| Exercise requirements |
What lines in the entries below contain the word "ends"? Copy all of them.

(Beginning of Data for the task)

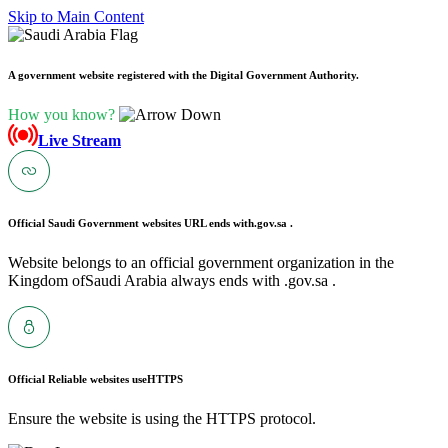
Skip to Main Content
A government website registered with the Digital Government Authority.
How you know?
Live Stream
Official Saudi Government websites URL ends with
.gov.sa .
Website belongs to an official government organization in the
Kingdom ofSaudi Arabia always ends with .gov.sa .
Official Reliable websites use
HTTPS
Ensure the website is using the HTTPS protocol.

(End of Data for the task)

| Task result |
Official Saudi Government websites URL ends with
Kingdom ofSaudi Arabia always ends with .gov.sa .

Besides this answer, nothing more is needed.